In the dead silence that followed, Meg's heart was beating wildly, she alone did not kneel; perhaps her education made any display of religious emotion more repugnant to her than to the rest of his audience; but her knees were shaking under her, and she turned white with the intensity of the awe with which she realised the presence of God.

"Lord, we kneel to Thee. We acknowledge Thee our God. We will follow Thee in all things, counting riches as nought, and throwing aside the pleasures of this world. Thou who wast poor among men, and travel-stained and weary, shall be from henceforth our King and Pattern," he cried, still looking up as if making a vow to One whom his bodily eyes beheld. Then suddenly his glance fell on Meg.

"There is one here who does not kneel to Thee yet," he cried. "Oh, my God, touch her, melt her! The daughters of Jerusalem followed Thee weeping. Mary wept at Thy cross. Wilt Thou not draw her too? this woman, who longs to come to Thee, but fears——" Then, with a ring of triumph in his tone, as if an answer had been vouchsafed to him:—

"He calls you!" he cried. "You have chosen for Him! Kneel!—kneel! Pour out your soul in thanksgiving!" And Meg, sobbing, fell on her knees.

She heard little of the oration which followed; she did not know that a man behind her was groaning over his sins; that two girls had been persuaded to take the pledge; that one tipsy old woman was proclaiming, somewhat pharisaically, that "she'd been converted fourteen years ago, and 'adn't no call to be 'saved' fresh now."

The preacher's voice and the splash of the waves on the shingle sounded far away and indistinct.

Always she had longed for a personal revelation of the Christ; and now it came to her.

As she had never realised before she realised now the "travel-stained" Son of the Father, whose mighty love had made the joys of Heaven pain till the lost were found. Ah, well! Since the day of Pentecost, and before, it is through man's voice that that revelation has come, and through men who have been baptised with a fiery baptism.

Presently they began to sing; and some one officiously touched her shoulder, and said, "Ain't you a-goin' to join, miss?" And she stood up, feeling as if dazed by a sudden fall.

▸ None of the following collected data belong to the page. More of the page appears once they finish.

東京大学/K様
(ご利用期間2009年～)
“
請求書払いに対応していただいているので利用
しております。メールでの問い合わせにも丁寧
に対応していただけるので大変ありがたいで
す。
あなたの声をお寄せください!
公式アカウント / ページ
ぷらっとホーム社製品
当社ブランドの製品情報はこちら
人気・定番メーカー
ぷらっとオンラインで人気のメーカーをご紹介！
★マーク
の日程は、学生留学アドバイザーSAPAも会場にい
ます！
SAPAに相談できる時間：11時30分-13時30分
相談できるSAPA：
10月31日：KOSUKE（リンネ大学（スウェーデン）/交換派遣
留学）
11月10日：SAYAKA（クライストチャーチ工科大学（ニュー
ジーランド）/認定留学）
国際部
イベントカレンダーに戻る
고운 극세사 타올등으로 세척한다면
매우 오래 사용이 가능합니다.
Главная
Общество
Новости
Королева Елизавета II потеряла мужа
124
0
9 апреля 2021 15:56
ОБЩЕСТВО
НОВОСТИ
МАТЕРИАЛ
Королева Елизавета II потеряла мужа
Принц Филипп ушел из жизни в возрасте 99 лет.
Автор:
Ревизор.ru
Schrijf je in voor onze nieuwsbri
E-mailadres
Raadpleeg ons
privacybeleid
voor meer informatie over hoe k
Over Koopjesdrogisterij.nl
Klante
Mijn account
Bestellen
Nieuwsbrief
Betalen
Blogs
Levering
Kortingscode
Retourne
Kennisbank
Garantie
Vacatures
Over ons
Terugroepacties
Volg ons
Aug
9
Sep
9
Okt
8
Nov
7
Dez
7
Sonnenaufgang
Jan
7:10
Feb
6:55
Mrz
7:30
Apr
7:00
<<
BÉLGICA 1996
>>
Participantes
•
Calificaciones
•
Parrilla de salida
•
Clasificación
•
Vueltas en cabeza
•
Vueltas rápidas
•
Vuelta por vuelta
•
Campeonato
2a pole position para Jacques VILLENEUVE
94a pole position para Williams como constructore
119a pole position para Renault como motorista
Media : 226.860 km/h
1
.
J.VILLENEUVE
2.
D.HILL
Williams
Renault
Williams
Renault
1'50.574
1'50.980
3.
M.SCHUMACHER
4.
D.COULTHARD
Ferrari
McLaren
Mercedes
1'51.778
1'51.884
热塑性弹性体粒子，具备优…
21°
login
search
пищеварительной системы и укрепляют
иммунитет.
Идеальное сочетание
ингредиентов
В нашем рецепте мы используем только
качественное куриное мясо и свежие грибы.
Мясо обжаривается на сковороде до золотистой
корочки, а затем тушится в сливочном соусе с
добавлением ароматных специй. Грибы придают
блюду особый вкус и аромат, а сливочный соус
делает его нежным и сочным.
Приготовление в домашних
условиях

Her overwrought nerves were jarred.

The claptrappy tune, the overdone emphasis, the vulgar intonation distressed her; she was ashamed of the feeling, but could not help it; she turned to walk away. The preacher paused in the middle of a line.

"You have put your hand to the plough; you will not turn back!" he cried pleadingly. The public appeal annoyed her for a second, but when she met his eyes, bright with an earnest desire to "save her soul," her anger died.

"I hope not," she said gently; and walked away with his fervent "God help you!" ringing in her ears.